Years ago, when I was working on my second shyness book with Bernardo Carducci, I used to organize shyness discussion groups. That usually provoked a laugh from non-shy people, since they imagined a bunch of sullen, withdrawn people sitting in silence, waiting for the hour to be over.
The discussion groups were the exact opposite.
In fact, I had a hard time getting people to stop talking and go home!
The participants were so relieved to be able to talk freely about experiences they usually kept to themselves and tried their damnedest to conceal. It was amazing to admit to feeling vulnerable in some social situations and have someone else say “I know EXACTLY how you feel!”
But that wasn’t the only misconception that the shy group participants blew through.
I thought that most of them would want to learn concrete steps on how to not be shy.
To the contrary: Most wanted to talk about why they became shy, whether it was an inherited trait passed down from one or more parents, or happened because of their life experiences, their environment. You know, the old nature-nurture debate.
But I think there’s more to it than that. I’m learning more and more about the role that trauma plays in an individual’s development. When a traumatic experience happens when one is young and the brain is developing, it can have an impact on one’s emotional and physical well-being. When it happens over and over, trauma can become toxic and have long-term effects. We expect the traumatic event to happen to us over and over again, and respond accordingly.
This greater awareness of the impact of trauma on one’s health and wellbeing made me think of what I heard during the shyness discussion groups and learned while doing research for my books.
Many shy people can pinpoint the event that “made them shy.”
Being singled out by a mean teacher.
Being bullied or embarrassed by classmates.
Feeling neglected, abused, or overly criticized by a parent.
Moving to a new city or starting a new school without a social network.
Feeling lost after ending a relationship.
Having a bad dating experience.
Many shy people can remember what they wore, how they felt, who was involved, how distinctly their lives changed after the traumatic event.
Now, the thing to remember is that feeling anxious and shy or withdrawing from a toxic person or environment is a perfectly logical response to a social event that feels traumatic. It isn’t the only response you can craft, but there is some logic to it. It’s keeping you out of harm’s way.

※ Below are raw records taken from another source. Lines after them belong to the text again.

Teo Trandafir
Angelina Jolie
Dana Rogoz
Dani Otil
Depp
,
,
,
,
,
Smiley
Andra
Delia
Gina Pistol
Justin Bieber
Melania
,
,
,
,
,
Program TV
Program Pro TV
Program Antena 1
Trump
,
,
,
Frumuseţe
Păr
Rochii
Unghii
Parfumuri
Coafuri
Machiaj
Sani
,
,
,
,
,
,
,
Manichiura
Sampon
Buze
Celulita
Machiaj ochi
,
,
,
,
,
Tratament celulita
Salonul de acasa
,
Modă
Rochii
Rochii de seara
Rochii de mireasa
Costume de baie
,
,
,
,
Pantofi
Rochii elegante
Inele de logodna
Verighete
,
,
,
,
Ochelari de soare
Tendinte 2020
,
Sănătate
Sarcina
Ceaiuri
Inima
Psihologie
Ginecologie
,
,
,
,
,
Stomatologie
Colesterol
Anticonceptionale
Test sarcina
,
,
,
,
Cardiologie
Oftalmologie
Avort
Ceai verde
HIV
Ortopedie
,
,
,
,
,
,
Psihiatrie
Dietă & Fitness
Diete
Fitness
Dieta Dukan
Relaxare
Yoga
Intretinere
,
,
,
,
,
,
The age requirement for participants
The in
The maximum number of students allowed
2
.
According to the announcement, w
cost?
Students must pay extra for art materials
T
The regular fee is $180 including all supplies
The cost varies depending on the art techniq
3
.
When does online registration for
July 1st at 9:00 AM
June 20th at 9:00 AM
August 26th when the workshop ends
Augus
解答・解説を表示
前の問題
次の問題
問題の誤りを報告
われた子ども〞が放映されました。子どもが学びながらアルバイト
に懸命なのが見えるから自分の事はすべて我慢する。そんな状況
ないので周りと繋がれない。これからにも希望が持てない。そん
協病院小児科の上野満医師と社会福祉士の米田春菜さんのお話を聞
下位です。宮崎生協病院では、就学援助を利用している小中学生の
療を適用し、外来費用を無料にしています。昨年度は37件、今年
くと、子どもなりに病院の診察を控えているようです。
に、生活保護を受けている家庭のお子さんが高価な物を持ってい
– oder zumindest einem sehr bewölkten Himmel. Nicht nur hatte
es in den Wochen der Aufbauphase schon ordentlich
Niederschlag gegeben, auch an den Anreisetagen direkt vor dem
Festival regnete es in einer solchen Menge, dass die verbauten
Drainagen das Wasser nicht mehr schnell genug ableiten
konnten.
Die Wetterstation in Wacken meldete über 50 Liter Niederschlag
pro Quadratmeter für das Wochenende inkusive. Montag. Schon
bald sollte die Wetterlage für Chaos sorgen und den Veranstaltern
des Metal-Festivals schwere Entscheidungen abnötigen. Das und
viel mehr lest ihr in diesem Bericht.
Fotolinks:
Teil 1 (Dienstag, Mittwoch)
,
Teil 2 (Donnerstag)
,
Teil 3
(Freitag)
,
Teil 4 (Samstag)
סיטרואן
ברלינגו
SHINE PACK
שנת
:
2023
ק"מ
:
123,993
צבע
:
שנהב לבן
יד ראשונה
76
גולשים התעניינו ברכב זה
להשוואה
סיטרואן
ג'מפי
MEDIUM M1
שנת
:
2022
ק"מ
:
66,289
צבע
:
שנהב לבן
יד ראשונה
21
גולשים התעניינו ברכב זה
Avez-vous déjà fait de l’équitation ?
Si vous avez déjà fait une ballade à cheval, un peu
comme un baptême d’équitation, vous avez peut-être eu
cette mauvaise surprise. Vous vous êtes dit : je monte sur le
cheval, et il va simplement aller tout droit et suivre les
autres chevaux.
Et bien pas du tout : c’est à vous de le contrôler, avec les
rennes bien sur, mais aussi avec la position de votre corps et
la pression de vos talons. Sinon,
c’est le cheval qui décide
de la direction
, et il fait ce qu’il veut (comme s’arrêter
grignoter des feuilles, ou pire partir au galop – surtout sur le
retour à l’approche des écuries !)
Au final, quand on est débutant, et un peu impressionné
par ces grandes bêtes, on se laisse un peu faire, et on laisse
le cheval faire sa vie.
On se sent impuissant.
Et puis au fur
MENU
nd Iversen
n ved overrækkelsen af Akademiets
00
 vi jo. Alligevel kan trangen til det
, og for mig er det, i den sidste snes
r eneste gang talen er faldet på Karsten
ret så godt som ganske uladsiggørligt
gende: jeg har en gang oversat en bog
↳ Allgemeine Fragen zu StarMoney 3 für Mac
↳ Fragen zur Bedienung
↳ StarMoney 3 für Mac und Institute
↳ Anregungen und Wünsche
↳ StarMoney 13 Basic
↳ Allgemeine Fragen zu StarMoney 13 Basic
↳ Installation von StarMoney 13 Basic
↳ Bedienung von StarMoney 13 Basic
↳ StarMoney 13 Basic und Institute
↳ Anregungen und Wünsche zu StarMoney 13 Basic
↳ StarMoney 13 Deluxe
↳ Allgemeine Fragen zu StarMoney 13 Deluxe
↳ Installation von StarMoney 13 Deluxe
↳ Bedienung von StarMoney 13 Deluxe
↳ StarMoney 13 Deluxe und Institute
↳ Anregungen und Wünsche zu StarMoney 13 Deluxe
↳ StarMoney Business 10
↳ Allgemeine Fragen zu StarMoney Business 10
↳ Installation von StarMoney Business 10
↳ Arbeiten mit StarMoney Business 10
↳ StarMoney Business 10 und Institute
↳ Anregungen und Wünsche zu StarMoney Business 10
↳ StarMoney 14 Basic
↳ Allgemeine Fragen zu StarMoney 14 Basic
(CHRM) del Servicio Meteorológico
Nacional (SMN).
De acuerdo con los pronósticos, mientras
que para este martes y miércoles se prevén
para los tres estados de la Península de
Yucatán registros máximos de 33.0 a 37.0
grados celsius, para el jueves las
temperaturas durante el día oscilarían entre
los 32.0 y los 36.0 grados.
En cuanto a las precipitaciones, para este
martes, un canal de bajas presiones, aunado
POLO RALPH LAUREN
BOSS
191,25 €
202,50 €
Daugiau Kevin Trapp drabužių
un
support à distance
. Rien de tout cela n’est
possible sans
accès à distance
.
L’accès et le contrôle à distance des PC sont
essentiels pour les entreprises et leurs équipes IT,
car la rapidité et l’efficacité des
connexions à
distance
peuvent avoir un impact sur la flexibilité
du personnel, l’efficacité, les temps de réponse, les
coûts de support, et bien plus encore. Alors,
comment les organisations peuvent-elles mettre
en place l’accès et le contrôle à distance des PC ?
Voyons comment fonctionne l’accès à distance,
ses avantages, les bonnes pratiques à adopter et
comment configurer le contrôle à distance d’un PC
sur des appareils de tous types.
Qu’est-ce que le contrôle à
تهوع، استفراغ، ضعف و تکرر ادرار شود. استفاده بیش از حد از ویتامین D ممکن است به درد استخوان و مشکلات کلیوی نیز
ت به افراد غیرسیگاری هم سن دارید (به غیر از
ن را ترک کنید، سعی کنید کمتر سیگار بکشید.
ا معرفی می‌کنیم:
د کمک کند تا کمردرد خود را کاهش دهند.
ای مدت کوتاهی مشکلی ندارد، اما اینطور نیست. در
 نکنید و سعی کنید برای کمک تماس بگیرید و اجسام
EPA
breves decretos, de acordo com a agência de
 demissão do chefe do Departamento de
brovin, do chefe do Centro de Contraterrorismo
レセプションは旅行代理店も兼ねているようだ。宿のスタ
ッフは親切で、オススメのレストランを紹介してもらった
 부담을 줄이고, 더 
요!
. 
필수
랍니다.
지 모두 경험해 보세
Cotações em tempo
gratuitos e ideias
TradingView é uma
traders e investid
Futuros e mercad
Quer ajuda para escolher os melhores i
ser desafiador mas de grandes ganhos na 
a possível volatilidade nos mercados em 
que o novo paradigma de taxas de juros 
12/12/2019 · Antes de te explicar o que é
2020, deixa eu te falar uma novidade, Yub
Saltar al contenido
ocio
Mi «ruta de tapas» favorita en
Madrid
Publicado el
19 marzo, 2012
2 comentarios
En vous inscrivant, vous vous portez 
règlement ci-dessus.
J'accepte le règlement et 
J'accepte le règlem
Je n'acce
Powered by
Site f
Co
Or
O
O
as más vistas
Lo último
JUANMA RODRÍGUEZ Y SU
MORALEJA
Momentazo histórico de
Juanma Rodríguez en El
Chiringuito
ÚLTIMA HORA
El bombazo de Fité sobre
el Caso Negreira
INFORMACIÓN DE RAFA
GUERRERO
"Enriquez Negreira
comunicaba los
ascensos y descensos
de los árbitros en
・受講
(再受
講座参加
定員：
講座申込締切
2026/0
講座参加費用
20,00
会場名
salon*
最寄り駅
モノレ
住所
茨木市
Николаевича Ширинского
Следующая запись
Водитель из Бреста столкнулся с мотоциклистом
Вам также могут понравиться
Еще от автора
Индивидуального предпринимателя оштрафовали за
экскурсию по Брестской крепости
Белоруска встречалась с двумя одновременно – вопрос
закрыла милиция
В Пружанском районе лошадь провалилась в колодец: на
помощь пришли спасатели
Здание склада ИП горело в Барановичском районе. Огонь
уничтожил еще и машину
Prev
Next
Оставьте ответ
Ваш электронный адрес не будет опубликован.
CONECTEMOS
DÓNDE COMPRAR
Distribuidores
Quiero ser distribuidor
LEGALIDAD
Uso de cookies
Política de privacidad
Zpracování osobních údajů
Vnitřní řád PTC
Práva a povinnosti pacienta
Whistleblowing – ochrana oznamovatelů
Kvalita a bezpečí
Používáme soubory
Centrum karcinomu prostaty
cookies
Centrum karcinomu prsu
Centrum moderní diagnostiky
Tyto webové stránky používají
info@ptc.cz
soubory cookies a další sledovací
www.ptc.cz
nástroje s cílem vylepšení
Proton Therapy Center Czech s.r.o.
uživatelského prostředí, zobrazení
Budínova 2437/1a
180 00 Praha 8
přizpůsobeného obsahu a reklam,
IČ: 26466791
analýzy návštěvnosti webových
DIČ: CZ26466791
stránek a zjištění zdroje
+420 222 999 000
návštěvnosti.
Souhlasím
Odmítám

Shyness doesn’t always feel comfortable, logical, or productive. But for many shy people, there’s a defining event that they say brought on their shyness, an event that was threatening to their social standing, sense of self, or self-esteem. Instead of fighting for recognition or finding a way to respond to similar situations in a more pro-social way, they found that clamming up and withdrawing was the best way to stay safe. Oftentimes, though, the shy experience isn’t merely remaining silent. It involves anxiety, fear, and negative thoughts about oneself. I’ll explore these ideas in upcoming blog posts, but until now, let’s start at the beginning. Why are you shy?